▶ [TASK STATEMENT]: Pull every line containing "layer" from the data.

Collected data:
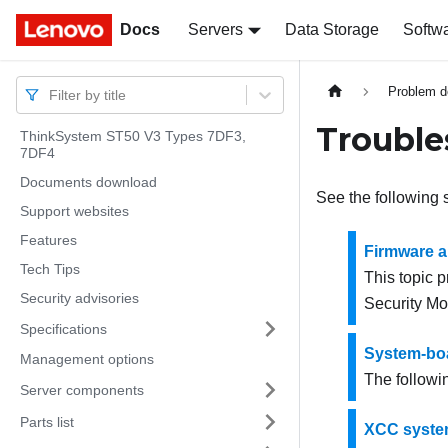
Docs
Docs
Servers
Data Storage
Softw
Problem d
Filter by title
Trouble
ThinkSystem ST50 V3 Types 7DF3,
7DF4
Documents download
See the following 
Support websites
Features
Firmware 
Tech Tips
This topic 
Security advisories
Security M
Specifications
System-bo
Management options
The followin
Server components
Parts list
XCC syste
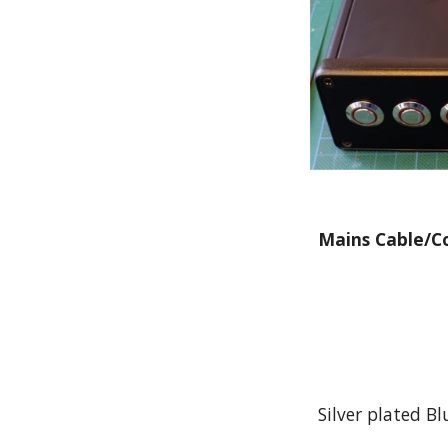
Mains Cable/C
Silver plated B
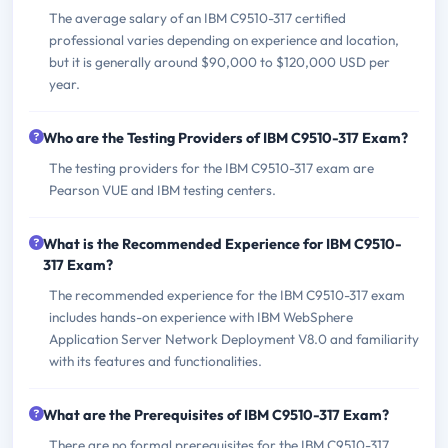
The average salary of an IBM C9510-317 certified
professional varies depending on experience and location,
but it is generally around $90,000 to $120,000 USD per
year.
Who are the Testing Providers of IBM C9510-317 Exam?
The testing providers for the IBM C9510-317 exam are
Pearson VUE and IBM testing centers.
What is the Recommended Experience for IBM C9510-
317 Exam?
The recommended experience for the IBM C9510-317 exam
includes hands-on experience with IBM WebSphere
Application Server Network Deployment V8.0 and familiarity
with its features and functionalities.
What are the Prerequisites of IBM C9510-317 Exam?
There are no formal prerequisites for the IBM C9510-317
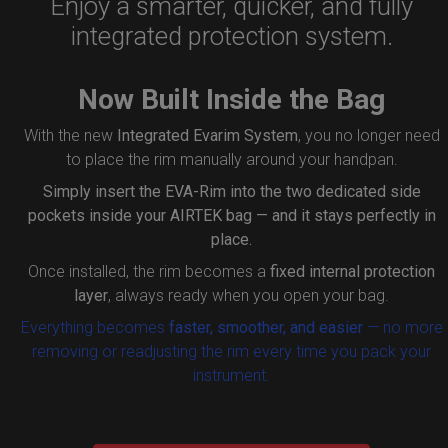
Enjoy a smarter, quicker, and fully
integrated protection system.
Now Built Inside the Bag
With the new
Integrated Evarim System
, you no longer need
to place the rim manually around your handpan.
Simply insert the
EVA-Rim
into the two dedicated side
pockets inside your AIRTEK bag — and it stays perfectly in
place.
Once installed, the rim becomes a
fixed internal protection
layer
, always ready when you open your bag.
Everything becomes
faster, smoother, and easier
— no more
removing or readjusting the rim every time you pack your
instrument.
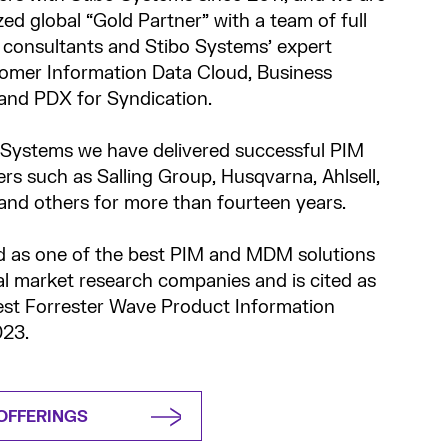
zed global “Gold Partner” with a team of full
P consultants and Stibo Systems’ expert
omer Information Data Cloud, Business
and PDX for Syndication.
 Systems we have delivered successful PIM
rs such as Salling Group, Husqvarna, Ahlsell,
nd others for more than fourteen years.
d as one of the best PIM and MDM solutions
al market research companies and is cited as
test Forrester Wave Product Information
23.
OFFERINGS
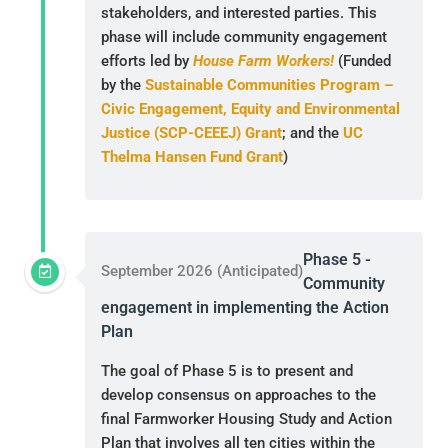
stakeholders, and interested parties. This
phase will include community engagement
efforts led by
House Farm Workers!
(Funded
by the
Sustainable Communities Program –
Civic Engagement, Equity and Environmental
Justice (SCP-CEEEJ) Grant
; and the
UC
Thelma Hansen Fund Grant
)
Phase 5 -
September 2026 (Anticipated)
Community
engagement in implementing the Action
Plan
The goal of Phase 5 is to present and
develop consensus on approaches to the
final Farmworker Housing Study and Action
Plan that involves all ten cities within the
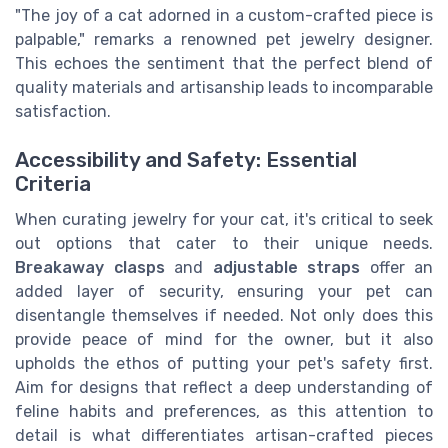
"The joy of a cat adorned in a custom-crafted piece is
palpable," remarks a renowned pet jewelry designer.
This echoes the sentiment that the perfect blend of
quality materials and artisanship leads to incomparable
satisfaction.
Accessibility and Safety: Essential
Criteria
When curating jewelry for your cat, it's critical to seek
out options that cater to their unique needs.
Breakaway clasps
and
adjustable straps
offer an
added layer of security, ensuring your pet can
disentangle themselves if needed. Not only does this
provide peace of mind for the owner, but it also
upholds the ethos of putting your pet's safety first.
Aim for designs that reflect a deep understanding of
feline habits and preferences, as this attention to
detail is what differentiates artisan-crafted pieces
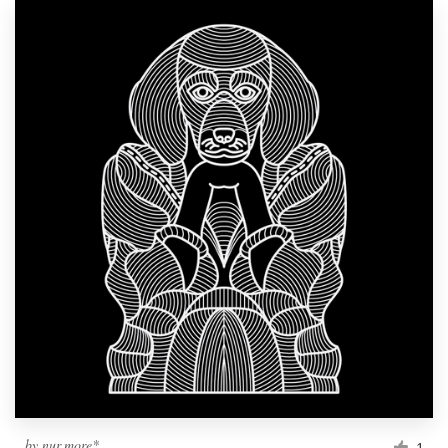
by
nur.more*
1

▶ [SOLUTION BELOW]:
layer
added layer of security, ensuring your pet can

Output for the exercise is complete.